The middleware (OpenSCDP, OpenSC, sc-hsm-embedded, OCF, JCE-Provider) is just a convenience layer on top of the APDU layer. It maps the low-level functions and data model to generic APIs like PKCS#11, MS-CSP or Java JCA/JCE. When you perform actions in the Smart Card Shell, you can see the APDUs in the trace tab.
Unfortunately not all low-level mechanisms have a corresponding mechanism in the higher abstraction layer (like n-of-m for example). That is why sometimes you need proprietary integration to get that working. But ultimately you can always integrate on the APDU layer, the only thing you need is the user manual that describes the APDU interface and PC/SC access in your favorite programming environment.
Of course we are happy to help with custom integration, that is the business model for the open source modules we provide.
We are using mkimage to sign a kernel image for uboot FIT images.
I think we have to modify mkimage so that it can work with the Nitrokey when we have authorised it using n-of-m shared authorisation.
If you know an existing open solution, or commercial solution or if you can provide the help needed (at least the external tool integration part) then we would be happy to consider any option.
one option would be to integrate a RAMOverHTTP connection to the sc-hsm-management-server are part of the C_Login processing in the PKCS#11 module. That call would cause the module to connect to a predefined URL at which the sc-hsm-management-server allows n-of-m authentication. Once authentication is complete, the server releases the connection and C_Login would return to the calling application. Any PKCS#11 operation that requires authentication could then be performed, for example using mkimage.
Please write a personal message and I’ll prepare a quote to get that developed.
Hey man - quick question, could you point me towards the best resources on RA plz?

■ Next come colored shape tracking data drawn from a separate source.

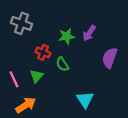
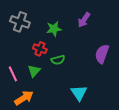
purple arrow: (89, 33) -> (84, 20), moved
green star: (67, 36) -> (54, 29), moved
green semicircle: (62, 64) -> (58, 60), turned -72

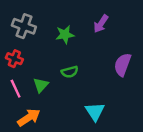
red cross: (40, 49) -> (14, 59), moved

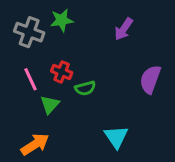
green star: (65, 35) -> (62, 20), moved
red cross: (14, 59) -> (62, 72), moved
pink line: (16, 89) -> (31, 79), moved

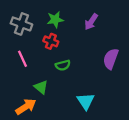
green star: (62, 20) -> (55, 20), moved
red cross: (62, 72) -> (51, 41), moved
green triangle: (50, 104) -> (41, 87), moved, turned -32

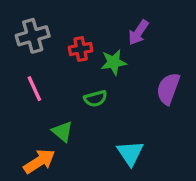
green star: (55, 20) -> (114, 62), moved
gray cross: (21, 24) -> (33, 36), turned -36
red cross: (51, 41) -> (81, 49), moved, turned -32

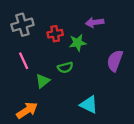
purple arrow: (138, 32) -> (95, 22), turned 48
green triangle: (62, 132) -> (43, 81), moved, turned 42
cyan triangle: (130, 153) -> (89, 105), turned -30

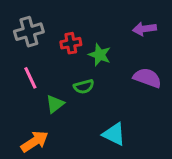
purple arrow: (95, 22) -> (144, 29), moved
green star: (78, 43) -> (100, 55), turned 30
purple semicircle: (115, 61) -> (147, 78), turned 90

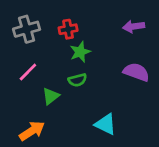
red cross: (71, 43) -> (68, 29), moved
green star: (100, 55) -> (80, 52), moved, turned 30
pink line: (30, 78) -> (28, 72), turned 70

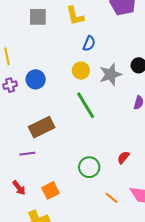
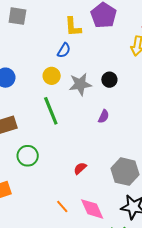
yellow L-shape: (75, 16) -> (73, 27), moved
green circle: (89, 167) -> (28, 156), moved

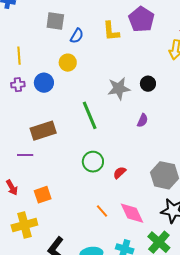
blue semicircle: (64, 50) -> (77, 36), moved
yellow circle: (52, 76) -> (68, 63), moved
green circle: (28, 156) -> (93, 162), moved

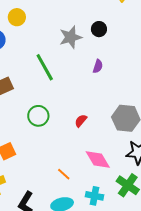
green circle: (93, 162) -> (38, 116), moved
orange line: (102, 211) -> (64, 174), moved

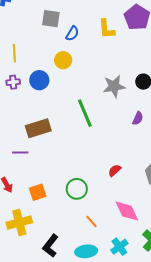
green circle: (38, 116) -> (77, 189), moved
cyan cross: (94, 196) -> (119, 247), turned 36

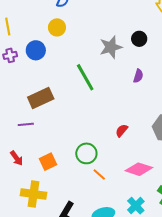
pink diamond: (127, 211) -> (139, 169), turned -40
yellow cross: (19, 222) -> (34, 194), turned 30
orange line: (91, 222) -> (99, 175), moved

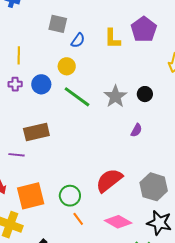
gray star: (111, 47) -> (115, 96), turned -30
green line: (85, 77) -> (77, 97), moved, turned -36
red semicircle: (122, 131) -> (109, 180), size x2.0
orange square: (48, 162) -> (31, 196), size x1.6

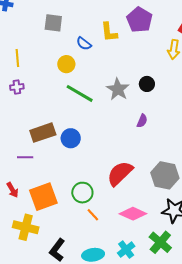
blue semicircle: (78, 40) -> (84, 44), moved, turned 98
blue circle: (41, 84) -> (71, 138), moved

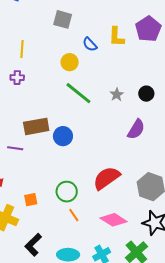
gray star: (118, 89) -> (117, 95), size x0.6
purple semicircle: (142, 121) -> (136, 129), size x1.5
orange square: (43, 197) -> (31, 200), moved, size x0.5

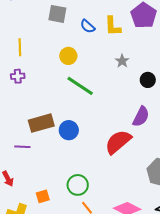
blue semicircle: (90, 44) -> (88, 26), moved
gray star: (117, 95) -> (122, 61), moved
red semicircle: (107, 178) -> (118, 142), moved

I’m not as concerned witht the authentication process - rather, remote attestation using PUF-Based OSS Cards.
I don’t understand what you are looking for. What do you mean by “PUF-Based OSS Cards” ?
Remote authentication and key attestation are different mechanisms. While remote authentication is a cryptographic challenge-response protocol to remotely enable access to keys in a device, key attestation provides a relying party with proof, that a key was actually generate an a specific device.
In a SmartCard-HSM / Nitrokey-HSM remote authentication is based on public key authentication using an ECDSA key on the key custodians device. Of course that public key is subject to key attestation (like all other asymmetric keys) and the key attestation is used during registration of the public key in the target device for PKA.